* **EXERCISE INPUTS**:

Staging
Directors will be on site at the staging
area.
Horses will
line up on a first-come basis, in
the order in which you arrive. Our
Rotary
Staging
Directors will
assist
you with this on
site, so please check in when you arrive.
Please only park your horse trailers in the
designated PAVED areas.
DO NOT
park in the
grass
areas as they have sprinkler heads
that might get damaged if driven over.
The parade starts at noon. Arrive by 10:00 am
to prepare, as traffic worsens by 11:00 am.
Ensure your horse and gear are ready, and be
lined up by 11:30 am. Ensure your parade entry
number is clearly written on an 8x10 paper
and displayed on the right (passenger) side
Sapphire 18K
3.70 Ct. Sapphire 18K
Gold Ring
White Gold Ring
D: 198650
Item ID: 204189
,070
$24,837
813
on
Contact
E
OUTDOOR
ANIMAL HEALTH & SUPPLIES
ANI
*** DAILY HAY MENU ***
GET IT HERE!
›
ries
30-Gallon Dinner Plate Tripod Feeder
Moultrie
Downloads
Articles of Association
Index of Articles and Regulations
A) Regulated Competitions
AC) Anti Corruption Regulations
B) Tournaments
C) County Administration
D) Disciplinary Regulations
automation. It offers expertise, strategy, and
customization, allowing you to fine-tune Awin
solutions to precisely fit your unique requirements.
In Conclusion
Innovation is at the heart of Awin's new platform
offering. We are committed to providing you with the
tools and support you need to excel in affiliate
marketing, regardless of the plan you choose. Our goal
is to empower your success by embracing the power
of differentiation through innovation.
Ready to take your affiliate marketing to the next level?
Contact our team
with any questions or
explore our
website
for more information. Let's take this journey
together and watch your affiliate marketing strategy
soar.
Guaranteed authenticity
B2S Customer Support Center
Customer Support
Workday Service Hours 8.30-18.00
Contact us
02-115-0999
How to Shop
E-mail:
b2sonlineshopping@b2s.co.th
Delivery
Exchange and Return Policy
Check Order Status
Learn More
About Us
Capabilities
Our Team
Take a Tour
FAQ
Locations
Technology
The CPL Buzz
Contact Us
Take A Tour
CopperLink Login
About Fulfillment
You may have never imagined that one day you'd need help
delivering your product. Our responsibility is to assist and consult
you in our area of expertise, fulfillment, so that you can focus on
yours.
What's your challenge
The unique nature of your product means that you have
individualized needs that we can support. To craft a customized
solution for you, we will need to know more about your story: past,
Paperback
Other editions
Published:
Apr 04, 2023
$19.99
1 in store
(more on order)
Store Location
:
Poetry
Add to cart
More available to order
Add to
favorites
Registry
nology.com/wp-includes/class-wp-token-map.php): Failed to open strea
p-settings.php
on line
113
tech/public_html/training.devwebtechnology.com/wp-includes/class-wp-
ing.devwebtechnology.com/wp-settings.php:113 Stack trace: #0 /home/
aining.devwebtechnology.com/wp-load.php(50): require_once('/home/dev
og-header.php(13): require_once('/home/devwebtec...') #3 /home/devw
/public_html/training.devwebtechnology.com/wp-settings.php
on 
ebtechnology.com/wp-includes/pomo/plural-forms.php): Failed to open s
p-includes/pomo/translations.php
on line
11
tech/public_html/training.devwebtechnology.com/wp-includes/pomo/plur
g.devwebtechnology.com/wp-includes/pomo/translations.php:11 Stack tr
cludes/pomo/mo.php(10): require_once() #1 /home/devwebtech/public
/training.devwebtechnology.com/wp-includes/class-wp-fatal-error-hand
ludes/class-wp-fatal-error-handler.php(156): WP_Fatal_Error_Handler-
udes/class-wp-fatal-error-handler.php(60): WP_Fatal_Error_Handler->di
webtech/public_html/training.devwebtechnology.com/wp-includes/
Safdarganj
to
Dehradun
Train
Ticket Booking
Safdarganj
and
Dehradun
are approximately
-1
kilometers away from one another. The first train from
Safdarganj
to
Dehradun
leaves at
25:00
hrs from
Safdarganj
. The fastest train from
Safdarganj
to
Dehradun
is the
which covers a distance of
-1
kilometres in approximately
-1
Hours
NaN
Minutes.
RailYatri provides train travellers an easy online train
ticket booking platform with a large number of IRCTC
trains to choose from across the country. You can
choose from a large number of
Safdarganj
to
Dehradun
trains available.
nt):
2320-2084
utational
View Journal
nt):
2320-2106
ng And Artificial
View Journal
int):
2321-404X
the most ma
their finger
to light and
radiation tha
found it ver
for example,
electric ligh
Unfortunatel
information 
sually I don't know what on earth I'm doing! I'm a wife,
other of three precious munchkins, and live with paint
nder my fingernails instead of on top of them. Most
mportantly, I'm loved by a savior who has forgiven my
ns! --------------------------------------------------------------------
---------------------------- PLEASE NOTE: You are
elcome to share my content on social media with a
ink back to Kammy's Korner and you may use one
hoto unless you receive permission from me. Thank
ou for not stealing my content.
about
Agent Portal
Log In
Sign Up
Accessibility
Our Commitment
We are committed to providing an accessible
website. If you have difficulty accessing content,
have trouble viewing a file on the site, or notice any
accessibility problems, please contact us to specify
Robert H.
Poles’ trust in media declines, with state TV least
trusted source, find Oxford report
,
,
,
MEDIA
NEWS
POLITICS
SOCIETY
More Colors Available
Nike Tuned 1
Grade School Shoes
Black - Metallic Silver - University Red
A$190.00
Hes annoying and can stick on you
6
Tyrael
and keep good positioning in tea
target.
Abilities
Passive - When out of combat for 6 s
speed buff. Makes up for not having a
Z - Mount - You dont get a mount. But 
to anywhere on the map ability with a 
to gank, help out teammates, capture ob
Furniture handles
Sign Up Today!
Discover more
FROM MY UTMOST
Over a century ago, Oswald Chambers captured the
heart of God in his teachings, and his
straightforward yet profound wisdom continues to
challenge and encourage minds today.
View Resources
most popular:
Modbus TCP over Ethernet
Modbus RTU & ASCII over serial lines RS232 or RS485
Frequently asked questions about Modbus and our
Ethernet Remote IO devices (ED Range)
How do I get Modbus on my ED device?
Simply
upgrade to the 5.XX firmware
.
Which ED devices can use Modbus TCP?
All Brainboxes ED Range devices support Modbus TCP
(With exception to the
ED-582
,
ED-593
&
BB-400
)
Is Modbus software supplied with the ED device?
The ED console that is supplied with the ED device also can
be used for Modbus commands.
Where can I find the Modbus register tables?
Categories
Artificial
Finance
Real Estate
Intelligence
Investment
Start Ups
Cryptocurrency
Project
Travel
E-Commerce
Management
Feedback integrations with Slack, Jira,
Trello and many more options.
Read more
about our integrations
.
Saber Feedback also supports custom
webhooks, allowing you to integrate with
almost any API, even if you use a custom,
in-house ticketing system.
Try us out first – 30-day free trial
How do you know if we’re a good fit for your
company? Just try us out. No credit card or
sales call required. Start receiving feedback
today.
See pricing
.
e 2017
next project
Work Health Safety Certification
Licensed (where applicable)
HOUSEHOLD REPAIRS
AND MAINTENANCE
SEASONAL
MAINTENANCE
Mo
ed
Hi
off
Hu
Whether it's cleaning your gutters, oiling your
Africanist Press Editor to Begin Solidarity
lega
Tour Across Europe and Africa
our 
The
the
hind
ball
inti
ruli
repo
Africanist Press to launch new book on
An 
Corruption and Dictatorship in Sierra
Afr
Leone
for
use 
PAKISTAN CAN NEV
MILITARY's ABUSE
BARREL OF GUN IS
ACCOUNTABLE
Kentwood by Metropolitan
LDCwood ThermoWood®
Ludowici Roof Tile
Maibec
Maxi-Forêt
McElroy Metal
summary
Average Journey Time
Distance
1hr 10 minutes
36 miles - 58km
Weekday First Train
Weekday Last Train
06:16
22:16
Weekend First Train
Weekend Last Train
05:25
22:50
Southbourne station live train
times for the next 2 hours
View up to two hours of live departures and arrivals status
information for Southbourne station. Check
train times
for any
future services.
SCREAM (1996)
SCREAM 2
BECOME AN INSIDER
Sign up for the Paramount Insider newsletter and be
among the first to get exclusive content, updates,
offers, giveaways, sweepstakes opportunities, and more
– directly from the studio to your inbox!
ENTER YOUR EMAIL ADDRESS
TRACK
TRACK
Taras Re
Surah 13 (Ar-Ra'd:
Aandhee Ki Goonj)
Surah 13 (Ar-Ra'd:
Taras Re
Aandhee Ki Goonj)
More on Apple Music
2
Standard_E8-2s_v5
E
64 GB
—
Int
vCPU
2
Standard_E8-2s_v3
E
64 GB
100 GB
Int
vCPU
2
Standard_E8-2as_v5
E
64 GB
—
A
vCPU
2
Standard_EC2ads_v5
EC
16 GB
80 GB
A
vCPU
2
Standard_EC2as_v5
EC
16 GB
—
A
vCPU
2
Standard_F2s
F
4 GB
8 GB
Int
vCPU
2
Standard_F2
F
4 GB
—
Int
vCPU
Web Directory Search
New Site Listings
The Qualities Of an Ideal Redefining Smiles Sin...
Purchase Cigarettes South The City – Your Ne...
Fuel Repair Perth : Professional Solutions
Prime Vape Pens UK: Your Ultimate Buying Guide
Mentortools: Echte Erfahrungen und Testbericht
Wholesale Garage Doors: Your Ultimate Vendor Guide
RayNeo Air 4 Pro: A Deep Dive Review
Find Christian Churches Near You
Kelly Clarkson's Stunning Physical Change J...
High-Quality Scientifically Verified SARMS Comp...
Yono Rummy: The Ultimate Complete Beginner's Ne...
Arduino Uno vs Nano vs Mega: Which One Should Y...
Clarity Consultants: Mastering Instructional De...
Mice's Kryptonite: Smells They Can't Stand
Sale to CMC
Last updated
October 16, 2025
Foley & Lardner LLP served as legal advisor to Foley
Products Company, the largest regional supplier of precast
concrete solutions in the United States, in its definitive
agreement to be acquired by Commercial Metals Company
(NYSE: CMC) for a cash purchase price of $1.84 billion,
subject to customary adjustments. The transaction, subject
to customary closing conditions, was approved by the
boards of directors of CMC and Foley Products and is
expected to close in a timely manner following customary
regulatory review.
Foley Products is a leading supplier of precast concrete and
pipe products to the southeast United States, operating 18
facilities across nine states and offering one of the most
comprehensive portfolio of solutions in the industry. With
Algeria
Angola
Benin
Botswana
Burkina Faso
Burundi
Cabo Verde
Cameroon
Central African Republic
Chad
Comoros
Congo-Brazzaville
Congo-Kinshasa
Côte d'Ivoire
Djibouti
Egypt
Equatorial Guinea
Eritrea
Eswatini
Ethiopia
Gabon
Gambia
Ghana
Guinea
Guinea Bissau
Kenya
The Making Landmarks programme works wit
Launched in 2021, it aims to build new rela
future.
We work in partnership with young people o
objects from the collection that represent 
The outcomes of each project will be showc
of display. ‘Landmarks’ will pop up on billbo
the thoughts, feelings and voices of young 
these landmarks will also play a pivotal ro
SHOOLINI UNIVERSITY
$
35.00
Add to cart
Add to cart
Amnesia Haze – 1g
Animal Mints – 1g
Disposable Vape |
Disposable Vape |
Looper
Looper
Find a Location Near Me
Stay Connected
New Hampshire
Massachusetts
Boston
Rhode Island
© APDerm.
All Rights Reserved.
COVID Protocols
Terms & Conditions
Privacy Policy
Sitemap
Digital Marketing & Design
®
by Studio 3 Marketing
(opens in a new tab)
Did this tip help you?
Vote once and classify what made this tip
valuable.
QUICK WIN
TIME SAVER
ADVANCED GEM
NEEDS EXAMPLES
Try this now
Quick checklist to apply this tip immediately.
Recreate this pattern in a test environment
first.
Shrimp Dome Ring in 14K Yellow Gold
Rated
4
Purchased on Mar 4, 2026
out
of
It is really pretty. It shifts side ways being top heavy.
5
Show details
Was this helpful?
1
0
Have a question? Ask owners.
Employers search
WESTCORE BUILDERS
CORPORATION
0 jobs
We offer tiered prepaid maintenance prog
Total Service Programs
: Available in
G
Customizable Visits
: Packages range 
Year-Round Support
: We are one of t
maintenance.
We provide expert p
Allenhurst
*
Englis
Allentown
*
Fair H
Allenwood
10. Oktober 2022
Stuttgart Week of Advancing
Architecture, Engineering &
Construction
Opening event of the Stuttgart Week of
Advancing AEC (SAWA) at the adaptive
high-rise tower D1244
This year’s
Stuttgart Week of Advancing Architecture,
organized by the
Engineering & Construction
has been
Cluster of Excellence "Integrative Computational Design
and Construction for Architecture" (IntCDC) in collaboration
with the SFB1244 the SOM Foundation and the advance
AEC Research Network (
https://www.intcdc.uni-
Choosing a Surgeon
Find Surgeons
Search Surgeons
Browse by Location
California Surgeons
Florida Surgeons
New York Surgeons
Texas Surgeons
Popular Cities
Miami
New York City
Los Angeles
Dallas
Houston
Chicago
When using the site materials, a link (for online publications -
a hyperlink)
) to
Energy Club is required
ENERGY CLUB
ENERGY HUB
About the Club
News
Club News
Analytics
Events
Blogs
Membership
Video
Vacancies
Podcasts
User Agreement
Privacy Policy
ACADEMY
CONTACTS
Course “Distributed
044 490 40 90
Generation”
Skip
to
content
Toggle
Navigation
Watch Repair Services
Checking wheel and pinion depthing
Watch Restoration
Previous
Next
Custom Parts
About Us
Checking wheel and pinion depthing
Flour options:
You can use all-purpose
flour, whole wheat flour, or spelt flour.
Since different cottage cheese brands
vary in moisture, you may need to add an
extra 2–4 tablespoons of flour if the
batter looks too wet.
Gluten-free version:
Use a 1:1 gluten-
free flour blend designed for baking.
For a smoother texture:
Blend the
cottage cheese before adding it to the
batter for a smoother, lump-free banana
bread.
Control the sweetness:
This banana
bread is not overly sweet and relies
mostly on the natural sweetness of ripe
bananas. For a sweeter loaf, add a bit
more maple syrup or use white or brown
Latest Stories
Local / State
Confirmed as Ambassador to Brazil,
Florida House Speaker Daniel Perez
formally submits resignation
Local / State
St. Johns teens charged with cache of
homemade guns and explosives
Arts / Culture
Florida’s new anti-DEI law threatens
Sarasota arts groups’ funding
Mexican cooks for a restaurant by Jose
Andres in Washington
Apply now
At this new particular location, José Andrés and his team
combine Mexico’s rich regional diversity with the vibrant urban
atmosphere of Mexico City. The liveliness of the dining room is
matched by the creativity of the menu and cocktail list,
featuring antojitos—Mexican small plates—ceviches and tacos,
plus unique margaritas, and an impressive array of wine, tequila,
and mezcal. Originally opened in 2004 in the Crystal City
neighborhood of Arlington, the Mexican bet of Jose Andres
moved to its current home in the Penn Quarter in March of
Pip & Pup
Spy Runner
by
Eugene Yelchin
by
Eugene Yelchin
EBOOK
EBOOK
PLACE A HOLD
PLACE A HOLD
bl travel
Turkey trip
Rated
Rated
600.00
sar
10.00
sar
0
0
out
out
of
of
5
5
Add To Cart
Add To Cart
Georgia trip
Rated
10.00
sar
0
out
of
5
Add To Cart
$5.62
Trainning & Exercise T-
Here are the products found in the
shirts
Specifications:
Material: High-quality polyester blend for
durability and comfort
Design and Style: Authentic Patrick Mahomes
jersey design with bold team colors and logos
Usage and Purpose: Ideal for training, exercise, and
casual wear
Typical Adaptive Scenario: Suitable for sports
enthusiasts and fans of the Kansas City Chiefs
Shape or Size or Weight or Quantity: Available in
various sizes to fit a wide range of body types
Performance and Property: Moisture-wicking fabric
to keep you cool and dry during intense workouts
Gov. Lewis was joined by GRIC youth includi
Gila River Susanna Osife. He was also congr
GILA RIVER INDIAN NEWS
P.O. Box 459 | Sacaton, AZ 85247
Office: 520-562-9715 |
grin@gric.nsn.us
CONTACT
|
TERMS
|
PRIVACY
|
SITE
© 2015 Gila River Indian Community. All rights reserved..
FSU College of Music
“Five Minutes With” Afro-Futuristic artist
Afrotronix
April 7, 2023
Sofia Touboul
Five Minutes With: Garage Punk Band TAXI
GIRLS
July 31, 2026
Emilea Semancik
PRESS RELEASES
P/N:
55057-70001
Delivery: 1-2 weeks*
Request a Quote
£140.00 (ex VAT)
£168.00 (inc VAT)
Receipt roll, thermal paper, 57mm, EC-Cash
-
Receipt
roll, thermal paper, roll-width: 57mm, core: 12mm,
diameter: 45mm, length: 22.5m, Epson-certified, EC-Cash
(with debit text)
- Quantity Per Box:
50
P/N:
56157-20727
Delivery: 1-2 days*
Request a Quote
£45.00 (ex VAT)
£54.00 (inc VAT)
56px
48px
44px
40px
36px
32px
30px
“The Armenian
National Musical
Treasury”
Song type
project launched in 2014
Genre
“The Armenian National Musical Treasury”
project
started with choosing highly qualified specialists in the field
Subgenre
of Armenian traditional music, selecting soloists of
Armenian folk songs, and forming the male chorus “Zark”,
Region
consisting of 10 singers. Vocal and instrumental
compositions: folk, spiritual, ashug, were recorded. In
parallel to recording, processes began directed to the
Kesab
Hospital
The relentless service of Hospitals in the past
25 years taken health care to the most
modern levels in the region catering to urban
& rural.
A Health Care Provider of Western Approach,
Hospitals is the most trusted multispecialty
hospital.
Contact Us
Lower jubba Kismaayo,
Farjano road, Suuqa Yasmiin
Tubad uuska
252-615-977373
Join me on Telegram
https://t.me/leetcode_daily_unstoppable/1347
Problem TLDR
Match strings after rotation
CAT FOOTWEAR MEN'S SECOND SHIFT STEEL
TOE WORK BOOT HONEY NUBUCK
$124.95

* **PROBLEM STATEMENT**: In the listing above, find the line containing "Standard_EC2as_v5" and the line containing "Wholesale Garage Doors: Your". Output them and every line between, exactly, and nothing else.

* **SOLVED PROBLEM**:
Standard_EC2as_v5
EC
16 GB
—
A
vCPU
2
Standard_F2s
F
4 GB
8 GB
Int
vCPU
2
Standard_F2
F
4 GB
—
Int
vCPU
Web Directory Search
New Site Listings
The Qualities Of an Ideal Redefining Smiles Sin...
Purchase Cigarettes South The City – Your Ne...
Fuel Repair Perth : Professional Solutions
Prime Vape Pens UK: Your Ultimate Buying Guide
Mentortools: Echte Erfahrungen und Testbericht
Wholesale Garage Doors: Your Ultimate Vendor Guide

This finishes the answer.